Maar dat de man, die later de moeilijke beslissing moest nemen om de atoombommen op Japan te gooien, in zijn jonge jaren een heel ander beroep als politicus had, is wel waar. Truman had in 1920 in Kansas City namelijk samen met een partner een winkel in kleding en naaigerei.

Truman 2

Truman, links op de foto, in zijn winkel. Een jaar na het maken van deze foto sloot de winkel wegens een gebrek aan succes zijn deuren.

Uit de Amerikaanse archieven (3)

Op 6 november 1940 stuurde een veertienjarige Cubaanse jongen een brief naar de Amerikaanse president Franklin D. Roosevelt om hem te feliciteren met zijn herverkiezing. Tevens vroeg hij de president of hij hem een biljet van tien dollar kon sturen, dit omdat hij er nog nooit eentje gezien had. Voor het geval de president behoefte had aan ijzer, bood de jongen hem ten slotte nog aan om de ijzermijnen van Cuba te laten zien.
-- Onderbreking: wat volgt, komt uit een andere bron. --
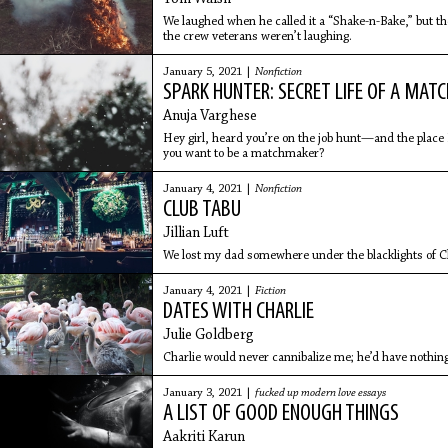
We laughed when he called it a “Shake-n-Bake,” but t
the crew veterans weren’t laughing.
January 5, 2021 |
Nonfiction
SPARK HUNTER: SECRET LIFE OF A MA
Anuja Varghese
Hey girl, heard you’re on the job hunt—and the place 
you want to be a matchmaker?
January 4, 2021 |
Nonfiction
CLUB TABU
Jillian Luft
We lost my dad somewhere under the blacklights of C
January 4, 2021 |
Fiction
DATES WITH CHARLIE
Julie Goldberg
Charlie would never cannibalize me; he’d have nothing
January 3, 2021 |
fucked up modern love essays
A LIST OF GOOD ENOUGH THINGS
Aakriti Karun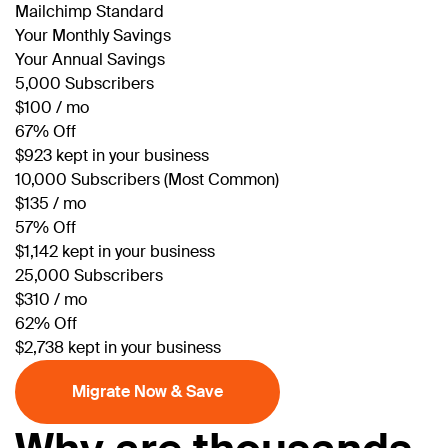
Mailchimp Standard
Your Monthly Savings
Your Annual Savings
5,000 Subscribers
$100 / mo
67% Off
$923 kept in your business
10,000 Subscribers (Most Common)
$135 / mo
57% Off
$1,142 kept in your business
25,000 Subscribers
$310 / mo
62% Off
$2,738 kept in your business
Migrate Now & Save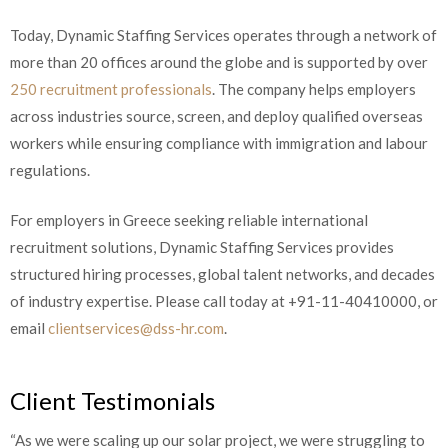
Today, Dynamic Staffing Services operates through a network of
more than 20 offices around the globe and is supported by over
250 recruitment professionals
. The company helps employers
across industries source, screen, and deploy qualified overseas
workers while ensuring compliance with immigration and labour
regulations.
For employers in Greece seeking reliable international
recruitment solutions, Dynamic Staffing Services provides
structured hiring processes, global talent networks, and decades
of industry expertise. Please call today at +91-11-40410000, or
email
clientservices@dss-hr.com
.
Client Testimonials
“As we were scaling up our solar project, we were struggling to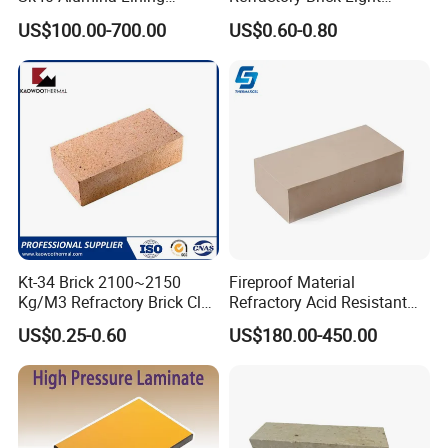
Fireclay Refractory Brick
Weight Firebrick Mullite
US$100.00-700.00
US$0.60-0.80
Fire Clay Brick Tile for Kilns
Insulation Bricks
Kt-34 Brick 2100~2150
Fireproof Material
Kg/M3 Refractory Brick Clay
Refractory Acid Resistant
Fire Brick for Furnace Lining
Brick for Chemical Plant
US$0.25-0.60
US$180.00-450.00
and Acid Tank Lining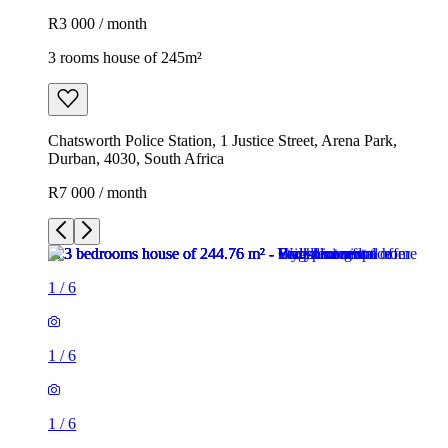
R3 000 / month
3 rooms house of 245m²
Chatsworth Police Station, 1 Justice Street, Arena Park,
Durban, 4030, South Africa
R7 000 / month
1
/
6
1
/
6
1
/
6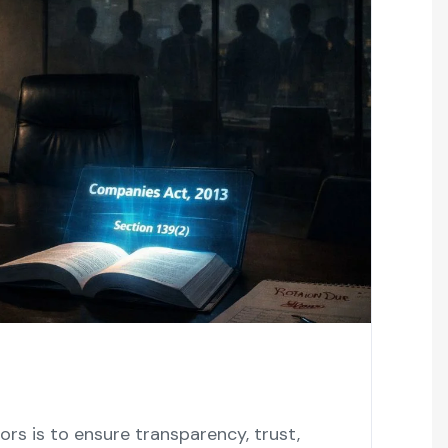
auditors is to ensure transparency, trust,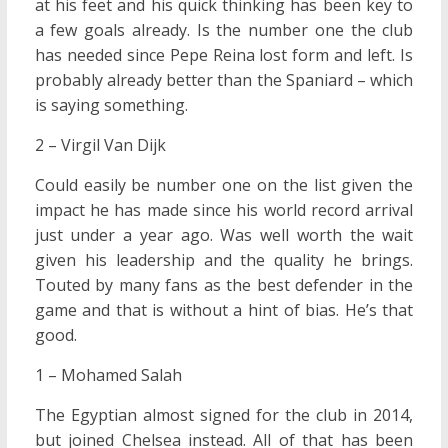
at his feet and his quick thinking has been key to
a few goals already. Is the number one the club
has needed since Pepe Reina lost form and left. Is
probably already better than the Spaniard – which
is saying something.
2 – Virgil Van Dijk
Could easily be number one on the list given the
impact he has made since his world record arrival
just under a year ago. Was well worth the wait
given his leadership and the quality he brings.
Touted by many fans as the best defender in the
game and that is without a hint of bias. He’s that
good.
1 – Mohamed Salah
The Egyptian almost signed for the club in 2014,
but joined Chelsea instead. All of that has been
De brief van de jong Cubaan bevindt zich thans in het Nationale Archief in Washington D.C.

fidel castro

fidel castro 2

De letterlijke tekst van de brief  gericht aan ‘Mr. Franklin Roosevelt, President of the United States’ luidt:

“My good friend Roosevelt:

I don’t know very English, but I know as much as write to you. I like to hear the radio, and I am very happy, because I heard in it, that you will be President for a new (periodo). I am twelve years old. I am a boy but I think very much, but I do not think that I am writing to the President of the United States. If you like, give me a ten dollars bill green american in the letter, because never, I have not seen a ten dollars bill green american and I would like to have one of them.

My address is: Sr. Fidel Castro, Colegio de Dolores, Santiago de Cuba; Oriente Cuba

I don’t know very English but I know very much Spanish and I suppose you don’t know very Spanish but you know very English because you are American but I am not American.

Thank you very much, Good by. Your friend, Fidel Castro

If you want iron to make your ships I will show to you the bigest (minas) of iron in the land. They are in Mayorí, Oriente, Cuba.”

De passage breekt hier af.